▸ **Records to use**
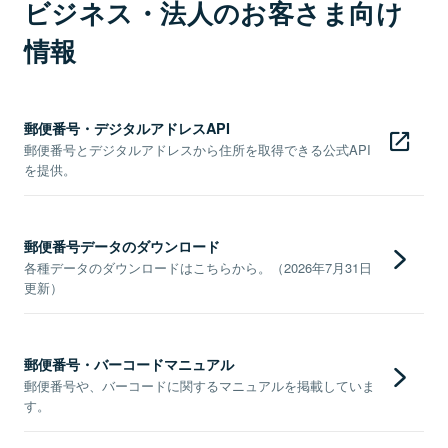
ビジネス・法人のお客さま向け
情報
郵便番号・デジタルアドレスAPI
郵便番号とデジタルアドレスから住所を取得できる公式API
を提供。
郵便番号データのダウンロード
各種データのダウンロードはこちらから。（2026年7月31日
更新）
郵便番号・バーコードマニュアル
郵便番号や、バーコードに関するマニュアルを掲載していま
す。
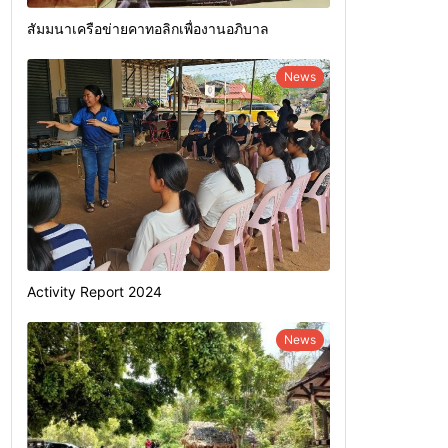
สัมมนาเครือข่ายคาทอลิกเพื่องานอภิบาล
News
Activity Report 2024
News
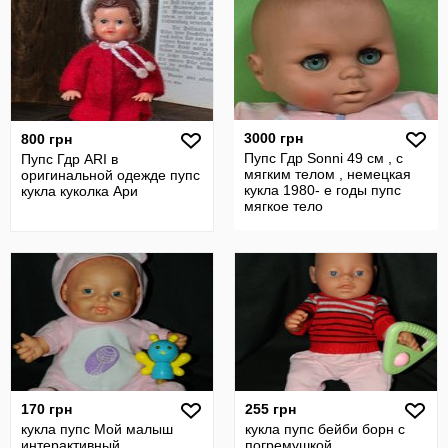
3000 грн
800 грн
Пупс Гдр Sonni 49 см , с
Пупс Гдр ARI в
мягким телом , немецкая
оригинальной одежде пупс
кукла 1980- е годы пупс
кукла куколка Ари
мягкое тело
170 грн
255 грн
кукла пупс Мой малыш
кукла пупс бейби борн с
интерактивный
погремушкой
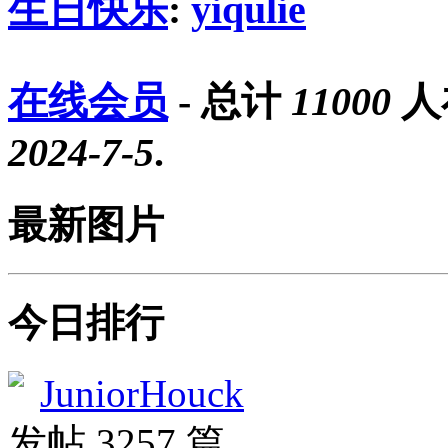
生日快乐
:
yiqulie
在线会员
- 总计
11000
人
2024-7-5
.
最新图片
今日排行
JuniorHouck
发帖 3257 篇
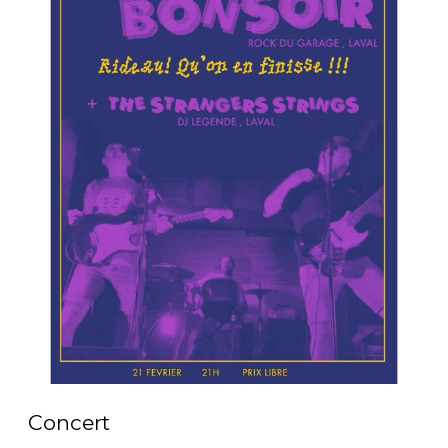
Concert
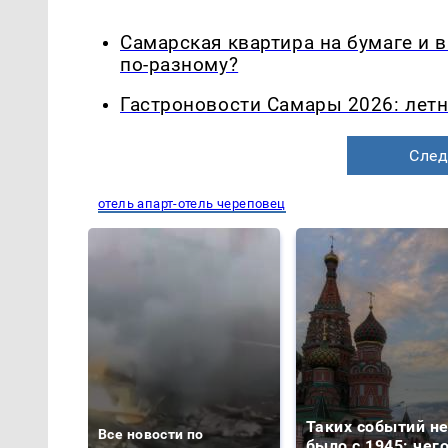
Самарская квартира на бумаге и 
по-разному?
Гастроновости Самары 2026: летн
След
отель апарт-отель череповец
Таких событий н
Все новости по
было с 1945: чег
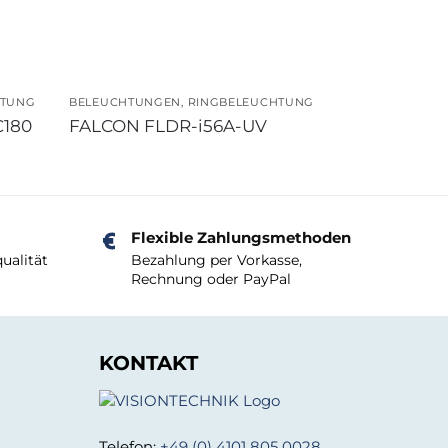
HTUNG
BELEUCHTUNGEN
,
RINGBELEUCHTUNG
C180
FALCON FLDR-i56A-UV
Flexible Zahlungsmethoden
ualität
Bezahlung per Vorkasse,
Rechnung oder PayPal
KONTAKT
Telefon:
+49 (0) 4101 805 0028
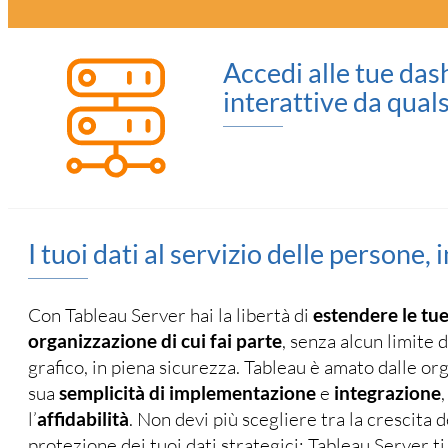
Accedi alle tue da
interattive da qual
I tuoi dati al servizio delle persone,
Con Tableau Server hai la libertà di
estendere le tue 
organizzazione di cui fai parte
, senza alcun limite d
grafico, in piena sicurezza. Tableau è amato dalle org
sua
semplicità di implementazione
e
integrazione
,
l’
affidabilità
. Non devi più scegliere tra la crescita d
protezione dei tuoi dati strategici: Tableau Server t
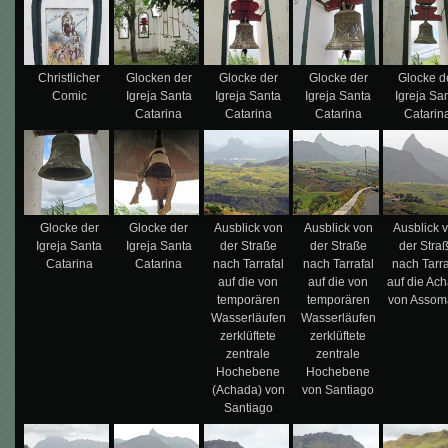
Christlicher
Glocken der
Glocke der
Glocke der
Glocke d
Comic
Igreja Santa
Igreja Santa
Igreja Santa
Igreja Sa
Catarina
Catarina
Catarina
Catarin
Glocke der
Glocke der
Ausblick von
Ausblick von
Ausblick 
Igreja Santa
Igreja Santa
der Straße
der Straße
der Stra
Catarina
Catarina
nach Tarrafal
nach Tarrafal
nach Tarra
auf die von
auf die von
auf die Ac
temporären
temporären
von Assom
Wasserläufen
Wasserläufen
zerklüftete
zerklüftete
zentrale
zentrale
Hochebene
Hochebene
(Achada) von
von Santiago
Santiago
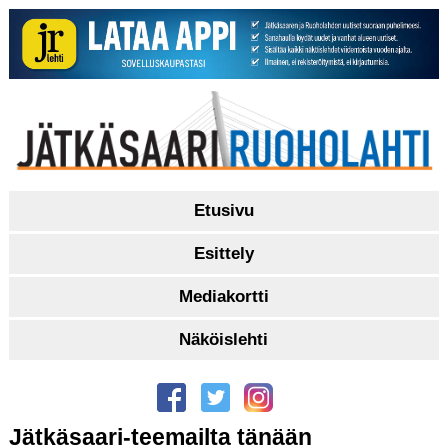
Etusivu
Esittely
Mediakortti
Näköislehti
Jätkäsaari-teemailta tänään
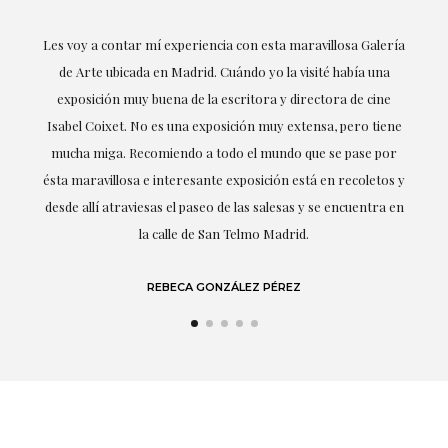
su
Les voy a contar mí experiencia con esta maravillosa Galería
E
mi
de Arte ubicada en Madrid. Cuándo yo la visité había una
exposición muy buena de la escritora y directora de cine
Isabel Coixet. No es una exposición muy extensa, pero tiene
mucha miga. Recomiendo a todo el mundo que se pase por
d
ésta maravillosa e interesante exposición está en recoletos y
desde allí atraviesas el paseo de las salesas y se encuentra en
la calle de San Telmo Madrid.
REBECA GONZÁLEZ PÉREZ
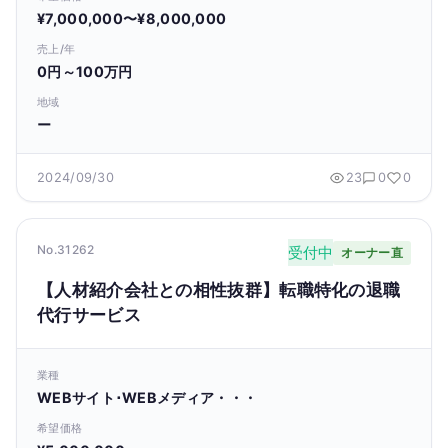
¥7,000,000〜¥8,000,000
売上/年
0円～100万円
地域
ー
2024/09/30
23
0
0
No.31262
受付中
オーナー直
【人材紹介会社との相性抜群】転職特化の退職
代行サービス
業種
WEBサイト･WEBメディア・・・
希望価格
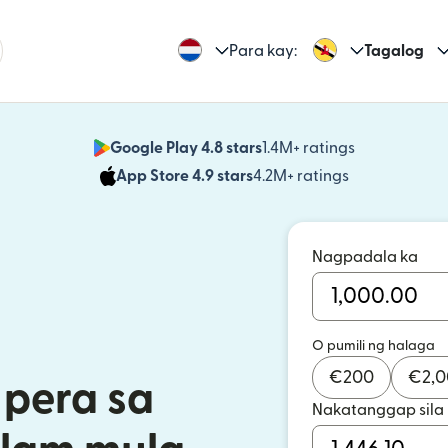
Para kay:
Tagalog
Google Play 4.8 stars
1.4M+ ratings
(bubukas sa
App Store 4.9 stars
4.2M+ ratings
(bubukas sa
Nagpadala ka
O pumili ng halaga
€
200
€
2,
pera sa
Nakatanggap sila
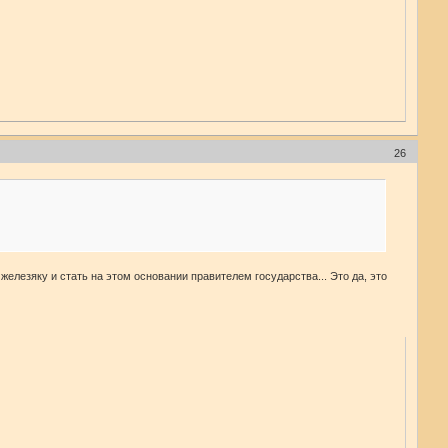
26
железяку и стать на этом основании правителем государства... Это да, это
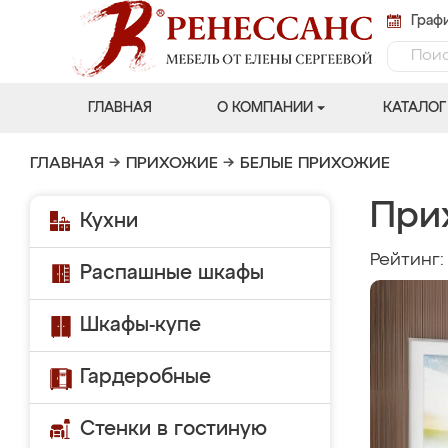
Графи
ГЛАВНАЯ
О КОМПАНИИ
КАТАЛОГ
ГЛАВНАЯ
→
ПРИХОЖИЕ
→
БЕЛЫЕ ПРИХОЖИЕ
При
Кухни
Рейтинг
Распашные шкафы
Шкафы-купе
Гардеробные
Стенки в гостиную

▸ **Work to complete**
Write every entry out again exactly, dropping the pictures.

▸ **Response to this exercise**
ビジネス・法人のお客さま向け
情報
郵便番号・デジタルアドレスAPI
郵便番号とデジタルアドレスから住所を取得できる公式API
を提供。
郵便番号データのダウンロード
各種データのダウンロードはこちらから。（2026年7月31日
更新）
郵便番号・バーコードマニュアル
郵便番号や、バーコードに関するマニュアルを掲載していま
す。
สัมมนาเครือข่ายคาทอลิกเพื่องานอภิบาล
News
Activity Report 2024
News
3000 грн
800 грн
Пупс Гдр Sonni 49 см , с
Пупс Гдр ARI в
мягким телом , немецкая
оригинальной одежде пупс
кукла 1980- е годы пупс
кукла куколка Ари
мягкое тело
170 грн
255 грн
кукла пупс Мой малыш
кукла пупс бейби борн с
интерактивный
погремушкой
生日快乐
:
yiqulie
在线会员
- 总计
11000
人
2024-7-5
.
最新图片
今日排行
JuniorHouck
发帖 3257 篇
Concert
Самарская квартира на бумаге и 
по-разному?
Гастроновости Самары 2026: летн
След
отель апарт-отель череповец
Таких событий н
Все новости по
было с 1945: чег
HTUNG
BELEUCHTUNGEN
,
RINGBELEUCHTUNG
C180
FALCON FLDR-i56A-UV
Flexible Zahlungsmethoden
ualität
Bezahlung per Vorkasse,
Rechnung oder PayPal
KONTAKT
Telefon:
+49 (0) 4101 805 0028
Accedi alle tue da
interattive da qual
I tuoi dati al servizio delle persone,
Con Tableau Server hai la libertà di
estendere le tue 
organizzazione di cui fai parte
, senza alcun limite d
grafico, in piena sicurezza. Tableau è amato dalle org
sua
semplicità di implementazione
e
integrazione
,
l’
affidabilità
. Non devi più scegliere tra la crescita d
protezione dei tuoi dati strategici: Tableau Server t
Christlicher
Glocken der
Glocke der
Glocke der
Glocke d
Comic
Igreja Santa
Igreja Santa
Igreja Santa
Igreja Sa
Catarina
Catarina
Catarina
Catarin
Glocke der
Glocke der
Ausblick von
Ausblick von
Ausblick 
Igreja Santa
Igreja Santa
der Straße
der Straße
der Stra
Catarina
Catarina
nach Tarrafal
nach Tarrafal
nach Tarra
auf die von
auf die von
auf die Ac
temporären
temporären
von Assom
Wasserläufen
Wasserläufen
zerklüftete
zerklüftete
zentrale
zentrale
Hochebene
Hochebene
(Achada) von
von Santiago
Santiago
Etusivu
Esittely
Mediakortti
Näköislehti
Jätkäsaari-teemailta tänään
su
Les voy a contar mí experiencia con esta maravillosa Galería
E
mi
de Arte ubicada en Madrid. Cuándo yo la visité había una
exposición muy buena de la escritora y directora de cine
Isabel Coixet. No es una exposición muy extensa, pero tiene
mucha miga. Recomiendo a todo el mundo que se pase por
d
ésta maravillosa e interesante exposición está en recoletos y
desde allí atraviesas el paseo de las salesas y se encuentra en
la calle de San Telmo Madrid.
REBECA GONZÁLEZ PÉREZ
¥7,000,000〜¥8,000,000
売上/年
0円～100万円
地域
ー
2024/09/30
23
0
0
No.31262
受付中
オーナー直
【人材紹介会社との相性抜群】転職特化の退職
代行サービス
業種
WEBサイト･WEBメディア・・・
希望価格
Para kay:
Tagalog
Google Play 4.8 stars
1.4M+ ratings
(bubukas sa
App Store 4.9 stars
4.2M+ ratings
(bubukas sa
Nagpadala ka
O pumili ng halaga
€
200
€
2,
pera sa
Nakatanggap sila
26
железяку и стать на этом основании правителем государства... Это да, это
Графи
ГЛАВНАЯ
О КОМПАНИИ
КАТАЛОГ
ГЛАВНАЯ
→
ПРИХОЖИЕ
→
БЕЛЫЕ ПРИХОЖИЕ
При
Кухни
Рейтинг
Распашные шкафы
Шкафы-купе
Гардеробные
Стенки в гостиную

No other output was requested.